Data for processing
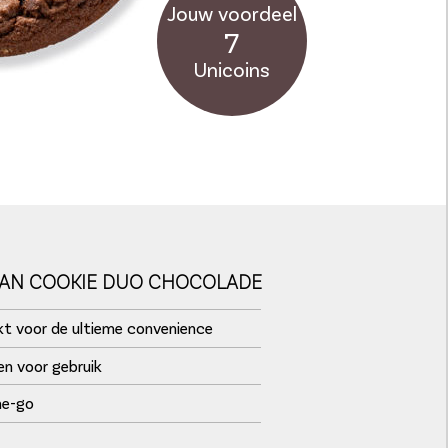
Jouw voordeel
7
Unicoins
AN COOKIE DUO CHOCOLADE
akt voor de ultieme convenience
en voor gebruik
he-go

--

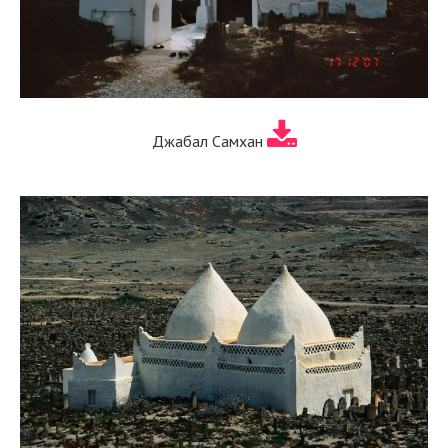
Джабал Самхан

* * *

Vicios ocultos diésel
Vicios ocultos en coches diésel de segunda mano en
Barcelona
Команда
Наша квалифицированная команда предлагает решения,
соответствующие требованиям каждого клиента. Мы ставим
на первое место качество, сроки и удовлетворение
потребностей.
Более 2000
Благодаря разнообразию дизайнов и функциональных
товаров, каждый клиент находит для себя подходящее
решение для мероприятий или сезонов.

What is being asked
After identifying the lines above that contain "ocultos", copy each one.

Task solution
Vicios ocultos diésel
Vicios ocultos en coches diésel de segunda mano en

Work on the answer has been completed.